It was in 1865 that a
constitutional amendment prohibited slavery throughout the whole of the United
States of America. In the next decade the practice was still rife in Africa.
This was the discovery of explorers such as David Livingstone. Archbishop,
later to become Cardinal, Charles Lavigerie, the founder of the missionary
society to which I belong, the Missionaries of Africa (White Fathers), was an
avid reader of the accounts of the African explorers. He became an active promoter
of the Anti-Slavery Campaign, travelling to different cities of Europe to
arouse public opinion. He came to London in 1888, and on 31st July spoke in the
Prince's Hall (today known as the Albert Hall). In the course of his speech he
mentioned his emotion at seeing Livingstone's words, inscribed on his tomb in
Westminster Abbey, describing slavery as "the open sore of the
world". He also referred to the inspiration he drew from the pioneering
efforts of William Wilberforce in the struggle to have slavery abolished.
Livingstone's Words inscribed on his Tomb
Lavigerie, sending his
missionaries into the interior of Africa, wanted them to "show kindness
and compassion to the victims of the slave trade, but he knew full well that
the trade itself must somehow be stopped" (Shorter p.64). Slaves were
ransomed, some bought at the slave market, others after having sought asylum at
the mission. This practice was often condemned as only serving to encourage the
illegal trade, yet it sprang from love and compassion. Refuges and orphanages
were set up, and even Christian villages created, especially for those who
could no longer be reunited with their families. Education was imparted and
trades taught so that the freed slaves could stand on their own feet. All this
was worthy, but insufficient to put an end to slavery. For slaving was a kind
of warfare, raids being made on peaceful populations to obtain captives.
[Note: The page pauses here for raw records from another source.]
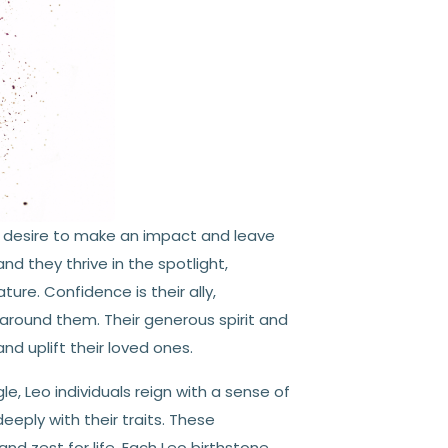
a desire to make an impact and leave
nd they thrive in the spotlight,
ure. Confidence is their ally,
around them. Their generous spirit and
d uplift their loved ones.
gle, Leo individuals reign with a sense of
eeply with their traits. These
nd zest for life. Each Leo birthstone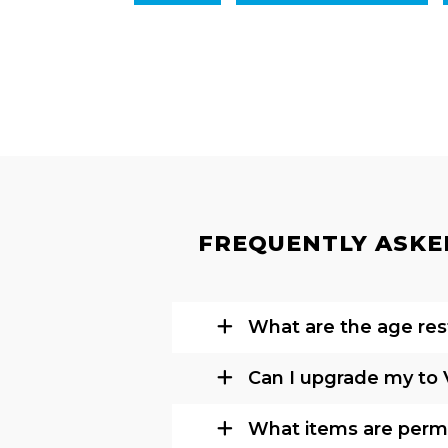
FREQUENTLY ASKED
What are the age rest
Can I upgrade my to 
What items are permi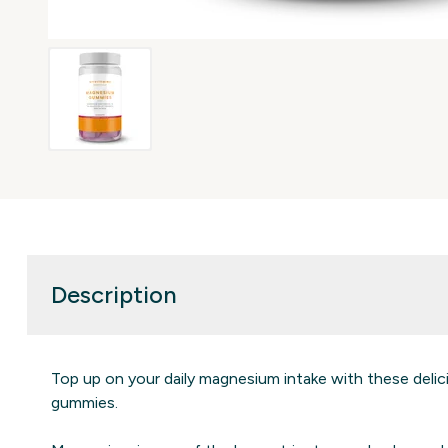
Description
Top up on your daily magnesium intake with these delic
gummies.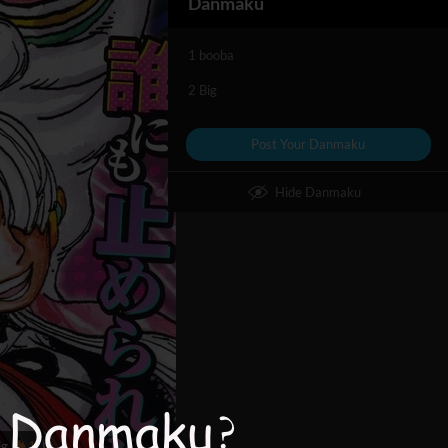
Danmaku
1 booba
2 Big
Post Your Danmaku
Hide Danmaku
ig
1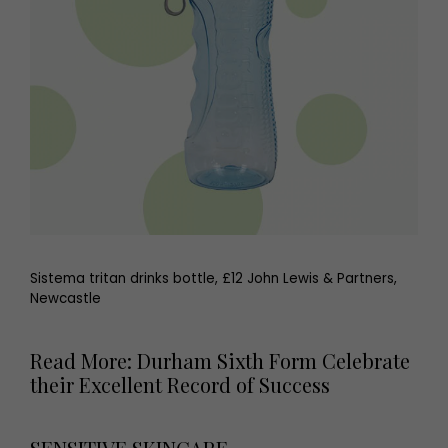
Sistema tritan drinks bottle, £12 John Lewis & Partners,
Newcastle
Read More: Durham Sixth Form Celebrate
their Excellent Record of Success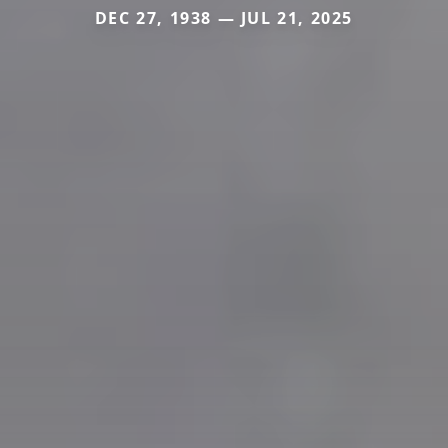
DEC 27, 1938 — JUL 21, 2025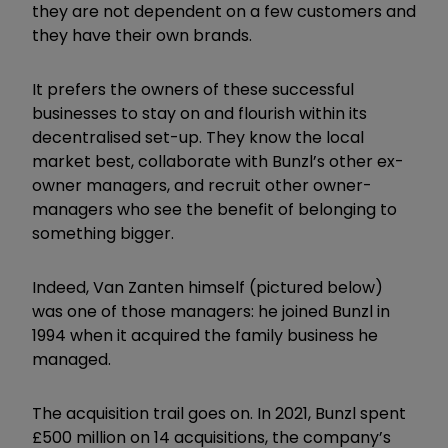
they are not dependent on a few customers and
they have their own brands.
It prefers the owners of these successful
businesses to stay on and flourish within its
decentralised set-up. They know the local
market best, collaborate with Bunzl’s other ex-
owner managers, and recruit other owner-
managers who see the benefit of belonging to
something bigger.
Indeed, Van Zanten himself (pictured below)
was one of those managers: he joined Bunzl in
1994 when it acquired the family business he
managed.
The acquisition trail goes on. In 2021, Bunzl spent
£500 million on 14 acquisitions, the company’s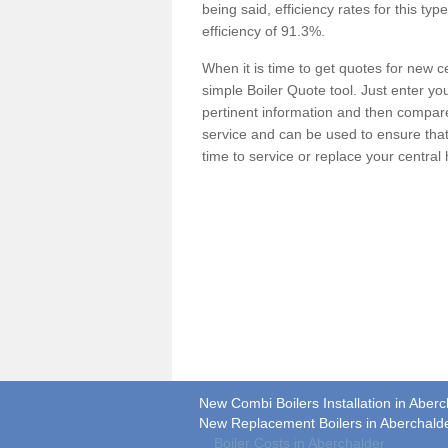
being said, efficiency rates for this ty
efficiency of 91.3%.
When it is time to get quotes for new 
simple Boiler Quote tool. Just enter you
pertinent information and then compare 
service and can be used to ensure tha
time to service or replace your central
New Combi Boilers Installation in Aberc
New Replacement Boilers in Aberchald
Boiler Costs in Aberchalder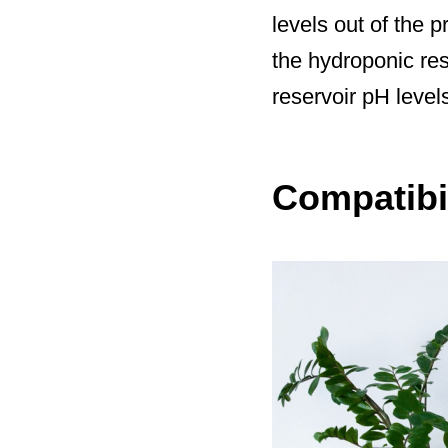
levels out of the 
the hydroponic res
reservoir pH level
Compatibil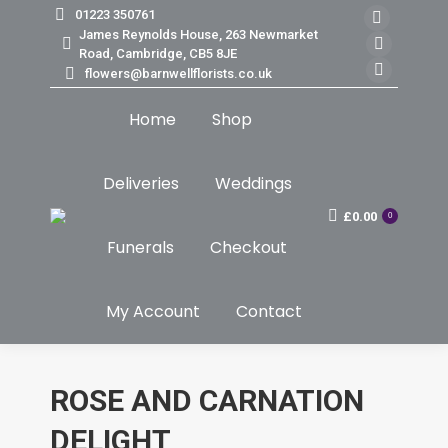
01223 350761
Faceb
James Reynolds House, 263 Newmarket
page
Insta
Road, Cambridge, CB5 8JE
flowers@barnwellflorists.co.uk
opens
page
Mail
in
opens
page
Home
Shop
new
in
opens
windo
new
in
windo
new
Deliveries
Weddings
windo
£
0.00
0
Funerals
Checkout
My Account
Contact
ROSE AND CARNATION
DELIGHT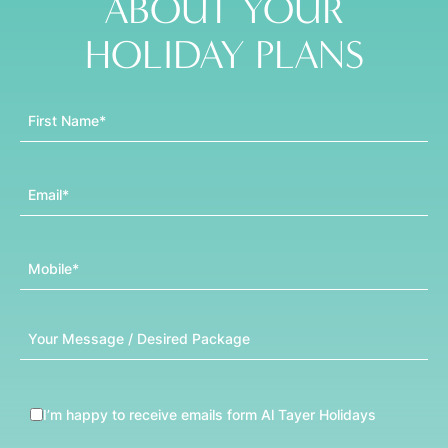
ABOUT YOUR
HOLIDAY PLANS
First Name
Email
Mobile
Message
I’m happy to receive emails form Al Tayer Holidays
Lavigerie felt the need for armed expeditions which would oppose the slavers
and prevent their actions. Through his speaking and writing he helped to
increase awareness of the problem, but he was unable to bring about any
concerted action. At the time of the colonial scramble for Africa, each nation
preferred to do its own thing. One wonders whether, over a hundred years later,
the situation has changed much in this respect.